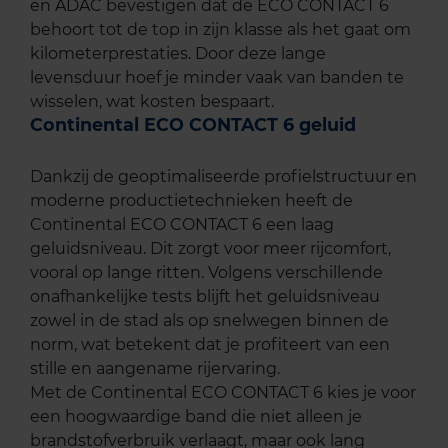
en ADAC bevestigen dat de ECO CONTACT 6
behoort tot de top in zijn klasse als het gaat om
kilometerprestaties. Door deze lange
levensduur hoef je minder vaak van banden te
wisselen, wat kosten bespaart.
Continental ECO CONTACT 6 geluid
Dankzij de geoptimaliseerde profielstructuur en
moderne productietechnieken heeft de
Continental ECO CONTACT 6 een laag
geluidsniveau. Dit zorgt voor meer rijcomfort,
vooral op lange ritten. Volgens verschillende
onafhankelijke tests blijft het geluidsniveau
zowel in de stad als op snelwegen binnen de
norm, wat betekent dat je profiteert van een
stille en aangename rijervaring.
Met de Continental ECO CONTACT 6 kies je voor
een hoogwaardige band die niet alleen je
brandstofverbruik verlaagt, maar ook lang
══════════
The response consists of the lines above that contain "geluidsniveau".

• Solution for this exercise
geluidsniveau. Dit zorgt voor meer rijcomfort,
onafhankelijke tests blijft het geluidsniveau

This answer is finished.